Canadian classical ensemble Orchestre Metropolitain, conducted by Walter Boudreau, performs works by five contemporary composers on this reissue of their second recording. The featured pieces all originally appeared on the opening concert of the 1990 Festival Musiques Montreal Actuelle
. Despite the composers' disparate styles, they share certain affinities, most notably colorful instrumental writing and a strong dramatic thrust.
Elan, by Linda Bouchard, is an effective curtain-raiser, filled with passages of bustling, motoric activity, sometimes mimicking industrial and traffic noise. The liner notes suggest that it's an evocation of Bouchard's decade-long sojourn in New York City; it counts composers as disparate as Antheil, Varese and Stravinsky as touchstones. A L'Aventure, by Denis Gougeon, features an opening section with dancing rhythmic ostinati, offset by powerful, polytonal stacks of harmony. After a more ruminative middle section, the stacked chords and dancing rhythms return, this time charged with a more furious demeanor.
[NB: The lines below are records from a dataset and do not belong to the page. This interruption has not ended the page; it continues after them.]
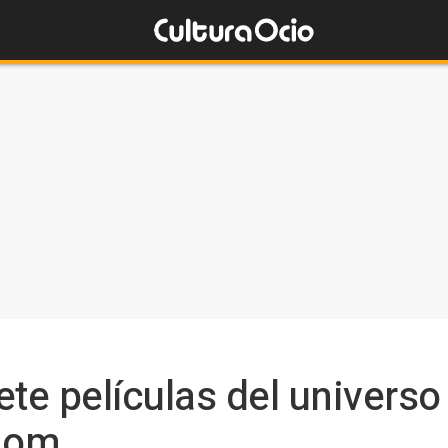
ete películas del univers
nom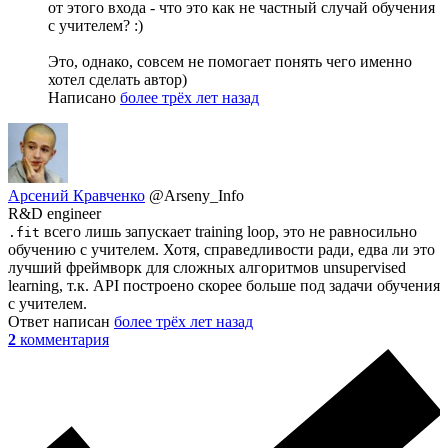
от этого входа - что это как не частный случай обучения
с учителем? :)
Это, однако, совсем не помогает понять чего именно
хотел сделать автор)
Написано
более трёх лет назад
Арсений Кравченко
@Arseny_Info
R&D engineer
всего лишь запускает training loop, это не равносильно
.fit
обучению с учителем. Хотя, справедливости ради, едва ли это
лучший фреймворк для сложных алгоритмов unsupervised
learning, т.к. API построено скорее больше под задачи обучения
с учителем.
Ответ написан
более трёх лет назад
2
комментария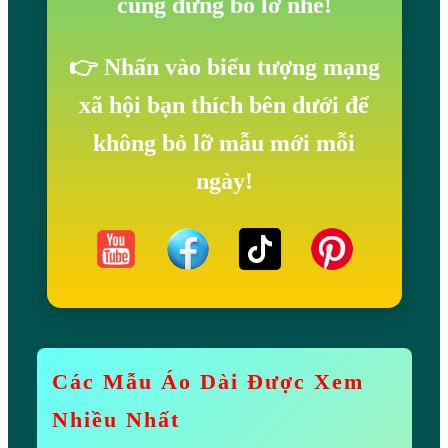
cũng đừng bỏ lỡ nhé!
👉 Nhấn vào biểu tượng mạng
xã hội bạn thích bên dưới để
không bỏ lỡ mẫu mới mỗi
ngày!
Các Mẫu Áo Dài Được Xem
Nhiều Nhất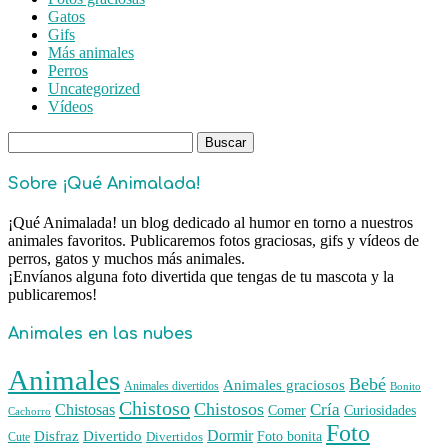
Gatos
Gifs
Más animales
Perros
Uncategorized
Vídeos
Buscar:
Sobre ¡Qué Animalada!
¡Qué Animalada! un blog dedicado al humor en torno a nuestros
animales favoritos. Publicaremos fotos graciosas, gifs y vídeos de
perros, gatos y muchos más animales.
¡Envíanos alguna foto divertida que tengas de tu mascota y la
publicaremos!
Animales en las nubes
Animales
Bebé
Animales graciosos
Animales divertidos
Bonito
Chistoso
Chistosos
Cría
Chistosas
Comer
Curiosidades
Cachorro
Foto
Dormir
Disfraz
Divertido
Foto bonita
Divertidos
Cute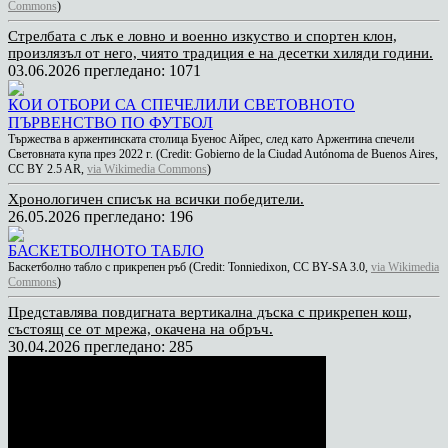
Commons
)
Стрелбата с лък е ловно и военно изкуство и спортен клон,
произлязъл от него, чиято традиция е на десетки хиляди години.
03.06.2026
прегледано: 1071
КОИ ОТБОРИ СА СПЕЧЕЛИЛИ СВЕТОВНОТО
ПЪРВЕНСТВО ПО ФУТБОЛ
Тържества в аржентинската столица Буенос Айрес, след като Аржентина спечели
Световната купа през 2022 г. (Credit: Gobierno de la Ciudad Autónoma de Buenos Aires,
CC BY 2.5 AR,
via Wikimedia Commons
)
Хронологичен списък на всички победители.
26.05.2026
прегледано: 196
БАСКЕТБОЛНОТО ТАБЛО
Баскетболно табло с прикрепен ръб (Credit: Tonniedixon, CC BY-SA 3.0,
via Wikimedia
Commons
)
Представлява повдигната вертикална дъска с прикрепен кош,
състоящ се от мрежа, окачена на обръч.
30.04.2026
прегледано: 285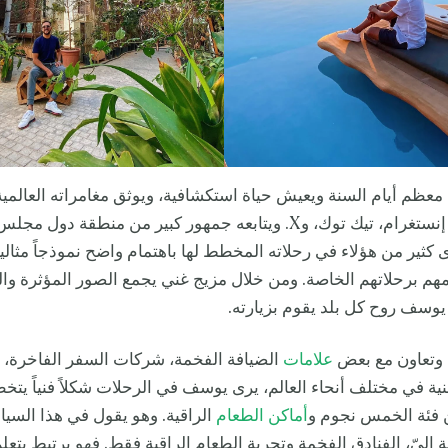
عظم أيام السنة ويعيش حياة استكشافية، ويوثق مغامراته العالمي
حساباته على إنستغرام، تيك توك، وX. ويتابعه جمهور كبير من منطقة دول
 كثير من هؤلاء في رحلاته المخطط لها باهتمام واضح نموذجاً مثاليا
امهم برحلاتهم الخاصة. ومن خلال مزيج غني يجمع الصور المؤثرة وا
يوسف روح كل بلد يقوم بزيارته.
وتعاون مع بعض
علامات
الضيافة الفخمة، شركات السفر الفاخرة، 
ية في مختلف أنحاء العالم، يرى يوسف في الرحلات شكلاً فنياً يتخ
 فئة الخمس نجوم و
أماكن الطعام
الراقية. وهو يقول في هذا السياق
 إليّ، الفنادق الفخمة وتجربة الطعام الراقية فقط. فهو يرتبط بتعلم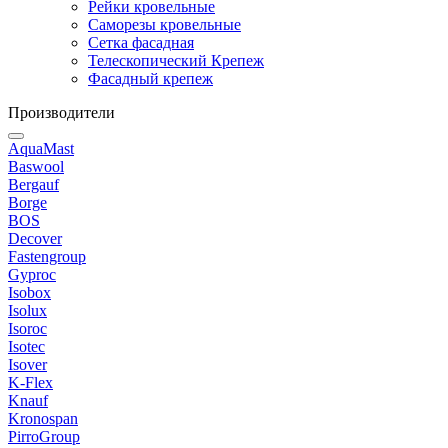
Рейки кровельные
Саморезы кровельные
Сетка фасадная
Телескопический Крепеж
Фасадный крепеж
Производители
AquaMast
Baswool
Bergauf
Borge
BOS
Decover
Fastengroup
Gyproc
Isobox
Isolux
Isoroc
Isotec
Isover
K-Flex
Knauf
Kronospan
PirroGroup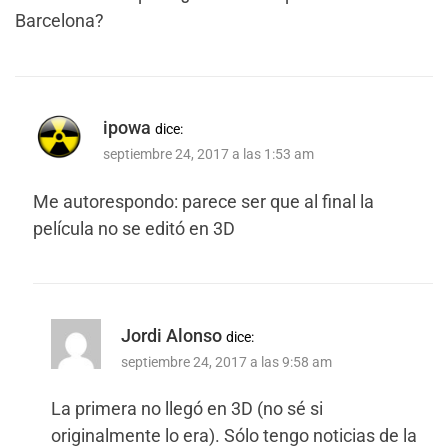
Barcelona?
ipowa
dice:
septiembre 24, 2017 a las 1:53 am
Me autorespondo: parece ser que al final la
película no se editó en 3D
Jordi Alonso
dice:
septiembre 24, 2017 a las 9:58 am
La primera no llegó en 3D (no sé si
originalmente lo era). Sólo tengo noticias de la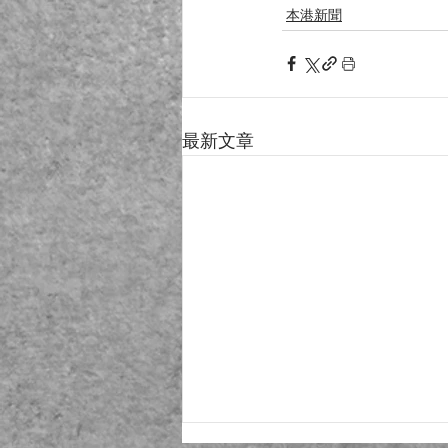
本港新聞
最新文章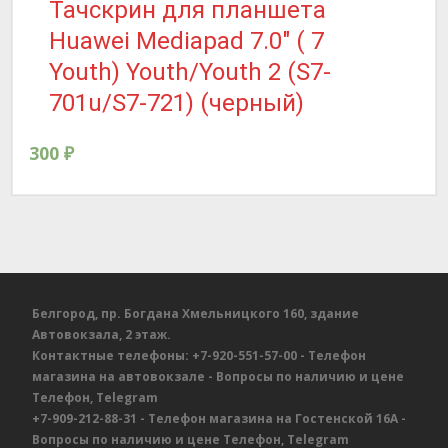
Тачскрин для планшета
Huawei Mediapad 7.0″ ( 7
Youth) Youth/Youth 2 (S7-
701u/S7-721) (черный)
300
₽
Белгород, пр. Богдана Хмельницкого 160, здание
Автовокзала, 2 этаж.
Контактные телефоны:
+7-920-551-57-00
- Телефон
магазина на автовокзале
- Вопросы по наличию и цене
Телефон, Telegram
+7-909-212-88-31
- Телефон магазина на Гостенской 16А
-
Вопросы по наличию и цене
Телефон, Telegram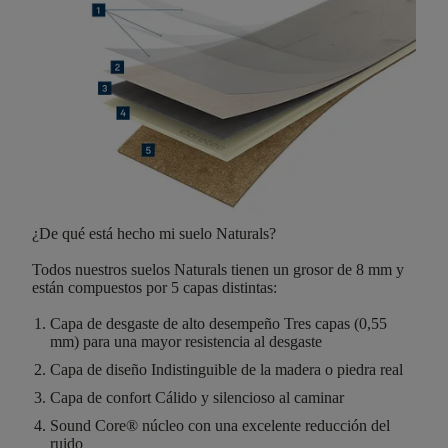
¿De qué está hecho mi suelo Naturals?
Todos nuestros suelos Naturals tienen un
grosor de 8 mm
y
están compuestos por
5 capas distintas
:
Capa de desgaste de alto desempeño
Tres capas (0,55
mm) para una mayor resistencia al desgaste
Capa de diseño
Indistinguible de la madera o piedra real
Capa de confort
Cálido y silencioso al caminar
Sound Core®
núcleo con una excelente reducción del
ruido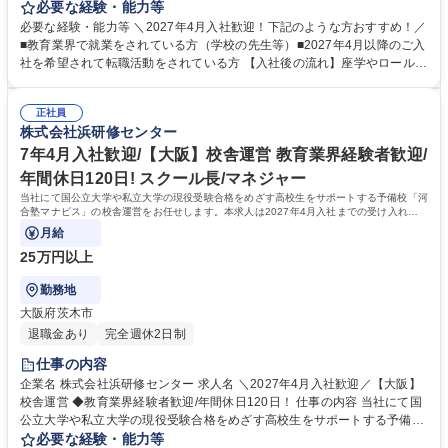
「河合塾マナビス」の校舎運営をお任せします。本求人は2027年4月入社
必要な経験・能力等
までの受け入れが可能です。 【具体的に】■生徒のサポート ■アシスタン
必要な経験・能力等 ＼2027年4月入社歓迎！下記のような方おすすめ！／
トアドバイザー（大学生アルバイト）のマネジメント ■入塾相談 ■予算・
■教育業界で就業をされている方（学校の先生等）■2027年4月以降のご入
収支管理 ■集客・戦略立案と実行 【運営】生徒数は50名～200名程度。生
社を希望されて転職活動をされている方 【入社後の流れ】座学やロールプ
徒は映像授業を受講し、わからないところをアシスタントアドバイザーが
レイングでの研修、河合塾マナビス本部で生徒へのアドバイス方法など基
フォローします。1日に2～3名のアシスタントアドバイザーが校舎を担当
礎知識を学びます。その後、各校舎に配属。業務を経験しつつ、流れを把
します。※講師ではないため、授業を担当する必要はありません。 募集職
正社員
握。配属後も、本部から研修を受けられるので安心です。研修が充実して
株式会社浜研修センター
種 ＼2027年4月入社歓迎／【兵庫】校舎運営 ◆教育業界経験者歓迎/年間
おり、校舎長→ブロック長と順調にステップアップも可能！教育に携わり
休日120日！
続けながら働き方を改善されたい方・ビジネススキルを身に着けたい方に
7年4月入社歓迎/【大阪】校舎運営 教育業界経験者歓迎/
おすすめです！ 学歴・資格 学歴：大学院 大学 語学力： 資格：
年間休日120日! スクール長/マネジャー
当社にて国公立大学や私立大学の現役受験合格をめざす高校生をサポートする予備校「河
合塾マナビス」の校舎運営をお任せします。本求人は2027年4月入社までの受け入れが
可能です。
月給
25万円以上
勤務地
大阪府茨木市
退職金あり
完全週休2日制
仕事の内容
企業名 株式会社浜研修センター 求人名 ＼2027年4月入社歓迎／【大阪】
校舎運営 ◆教育業界経験者歓迎/年間休日120日！ 仕事の内容 当社にて国
公立大学や私立大学の現役受験合格をめざす高校生をサポートする予備校
「河合塾マナビス」の校舎運営をお任せします。本求人は2027年4月入社
必要な経験・能力等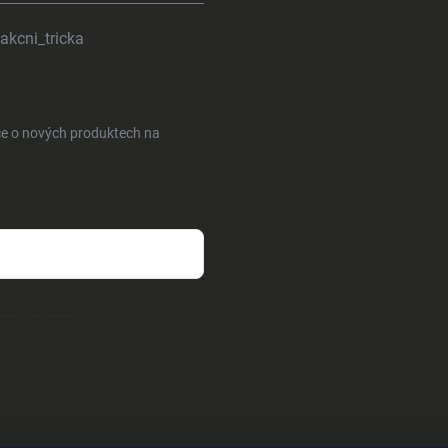
akcni_tricka
ce o nových produktech na
sobních údajů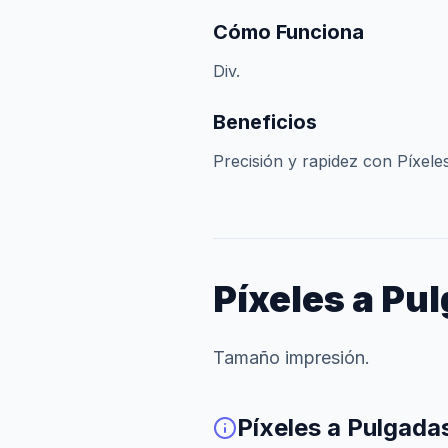
Cómo Funciona
Div.
Beneficios
Precisión y rapidez con Píxele
Píxeles a Pu
Tamaño impresión.
Píxeles a Pulgada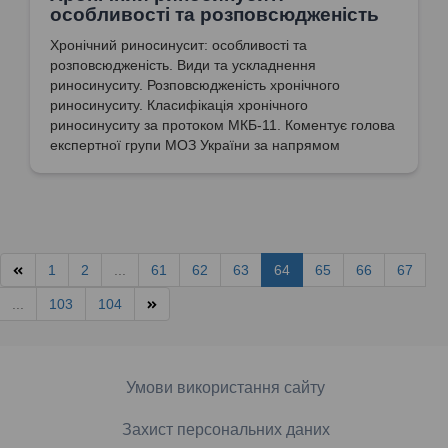
особливості та розповсюдженість
Хронічний риносинусит: особливості та
розповсюдженість. Види та ускладнення
риносинуситу. Розповсюдженість хронічного
риносинуситу. Класифікація хронічного
риносинуситу за протоком МКБ-11. Коментує голова
експертної групи МОЗ України за напрямом
"Отоларингологія. Дитяча отоларингологія.
Сурдологія", доктор медичних наук, професор
Попович Василь Іванович
1
2
...
61
62
63
64
65
66
67
...
103
104
Умови використання сайту
Захист персональних даних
Brian Cherney's Transfiguration is the most substantial work on the program. The piece charts the journey of an embattled soul away from earthly strife and toward heaven. Its muscular scoring combines modern orchestral techniques with evocations of late Romanticism. It also includes a brief quote from earlier in the Nineteenth Century: Schubert's Death and the Maiden. Boudreau's own Berliner Momente also quotes material from the German Romantic repertory, but this time, there is a programmatic reason for including snippets from Wagner's Siegfried and Haydn's Austrian hymn: the piece was written to commemorate the 750th anniversary of the founding of the city of Berlin. In this postmodern pastiche, Boudreau musically depicts key events from the city's history, ending on a negative note (literally) with the Cold War; if only the piece had been commissioned a few years later, its tone might have been altogether different.
The recording's highlight is its last work, Orion, by the late composer Claude Vivier. Orion is a series of variations on a theme that contains seven short motives -- one for each of the stars in the constellation Orion. Vivier's orchestration is deftly colorful, while his harmonies are piquant, pantonal creations. However, Orion is perhaps most impressive for its boldly straightforward and memorable melodic writing.
Orchestre Metropolitain 2 may be fifteen years old, but its assortment of inventive compositions help keep it eminently fresh and engaging.